Отец сел напротив и принялся аккуратно намазывать масло на хлеб. Его движения были размеренными, почти ритуальными – он всегда делал всё именно так, без суеты и спешки. Он не спросил мать, хорошо ли она спала. Не спросил и почему она молчит. Лишь предложил:
— Дорогая, ты выглядишь уставшей. Может, сегодня останешься дома? Я сам схожу на рынок.
— Всё в порядке. — Она не подняла глаз. — Просто не выспалась.
— Если что — я рядом.
Он сказал это так просто, что у меня защемило сердце. В тот миг я впервые по-настоящему увидела своего отца. Не человека, который тринадцать лет прятался за газетой и молчал, боясь потревожить, а того, кто знал. Всё знал и всё равно оставался рядом.
Мать ничего не ответила. Поднесла чашку к губам, и я заметила, как дрожат её пальцы. На тыльной стороне ладони проступила тонкая вена – такая же, как у меня. Мы были похожи больше, чем я думала.
Уильям поднялся первым.
— Я пройдусь, — сказал он.
Никто не ответил. Брат помедлил, будто ожидая чего-то, затем повернулся и вышел. Я смотрела ему вслед: он тоже заметил.

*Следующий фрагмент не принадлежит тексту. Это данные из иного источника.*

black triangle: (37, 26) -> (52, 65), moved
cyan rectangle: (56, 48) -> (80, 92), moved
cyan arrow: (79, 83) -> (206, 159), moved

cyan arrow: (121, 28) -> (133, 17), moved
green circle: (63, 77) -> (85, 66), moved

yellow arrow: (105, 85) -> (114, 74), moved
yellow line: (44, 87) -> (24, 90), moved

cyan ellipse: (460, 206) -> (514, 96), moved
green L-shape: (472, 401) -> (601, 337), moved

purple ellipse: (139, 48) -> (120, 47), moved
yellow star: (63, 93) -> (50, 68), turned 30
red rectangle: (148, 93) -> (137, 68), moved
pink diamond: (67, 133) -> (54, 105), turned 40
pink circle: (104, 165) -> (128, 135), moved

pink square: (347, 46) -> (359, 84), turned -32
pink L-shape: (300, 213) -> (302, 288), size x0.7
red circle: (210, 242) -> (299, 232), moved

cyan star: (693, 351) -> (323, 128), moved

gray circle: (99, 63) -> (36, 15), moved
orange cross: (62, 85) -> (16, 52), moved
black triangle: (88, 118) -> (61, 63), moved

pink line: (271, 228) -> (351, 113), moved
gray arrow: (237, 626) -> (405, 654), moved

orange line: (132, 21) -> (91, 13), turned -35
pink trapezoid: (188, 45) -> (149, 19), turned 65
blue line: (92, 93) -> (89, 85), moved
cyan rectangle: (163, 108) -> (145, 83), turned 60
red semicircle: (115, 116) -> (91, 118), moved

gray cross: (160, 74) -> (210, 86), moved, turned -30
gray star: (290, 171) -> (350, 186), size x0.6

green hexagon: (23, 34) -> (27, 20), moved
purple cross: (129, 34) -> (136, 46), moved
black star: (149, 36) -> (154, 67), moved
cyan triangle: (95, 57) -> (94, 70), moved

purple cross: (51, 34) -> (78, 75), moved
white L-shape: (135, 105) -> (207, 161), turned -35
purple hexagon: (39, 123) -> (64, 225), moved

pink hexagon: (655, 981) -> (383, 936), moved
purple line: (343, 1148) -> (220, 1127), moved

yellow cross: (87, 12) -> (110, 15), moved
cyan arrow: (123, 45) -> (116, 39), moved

Отец поднял голову и посмотрел в окно.
— Хороший день сегодня. Видишь, Лизз? Яблони цветут. Скоро всё оживёт.
За окном и правда цвели яблони. Белые лепестки дрожали на ветру, и сад казался присыпанным снегом. Но перед глазами у меня всё ещё стояла прошлая ночь: полоска света под дверью и лицо матери, залитое слезами.
После завтрака я вышла в сад.
Под старой яблоней, у самой скамьи, белело что-то на траве. Я наклонилась и подняла льняной платок – простой, без кружев, с вышитыми в уголке инициалами «М.Т.». Маргарет Торн. Должно быть, мать обронила его накануне вечером. Платок был влажным от росы и пах лавандой, тем самым запахом, что хранился в шкатулке с письмами. Я стояла, сжимая находку в пальцах, и не могла отвести глаз от вышивки. Казалось, сама земля под яблоней хранила следы её бессонных шагов.
Я спрятала платок в карман и пошла к дому. За спиной шумел ветер, лепестки срывались с ветвей и кружились в воздухе, а я думала о том, что сегодня снова не смогу смотреть матери в глаза.
***
К вечеру я лежала на кровати, разглядывая трещины на потолке. Внизу скрипнула половица – легко, не по-человечески. Должно быть, серая бродяжка с крыльца. Такая же, как я: одна в огромном доме, не может найти покоя.
Я поднялась, накинула халат и подошла к окну. Луна едва пробивалась сквозь рваные облака, бросая бледные пятна на дорожку сада. Старая яблоня тянула ветви к небу – пробуждающееся дерево, готовое вот-вот распустить крону.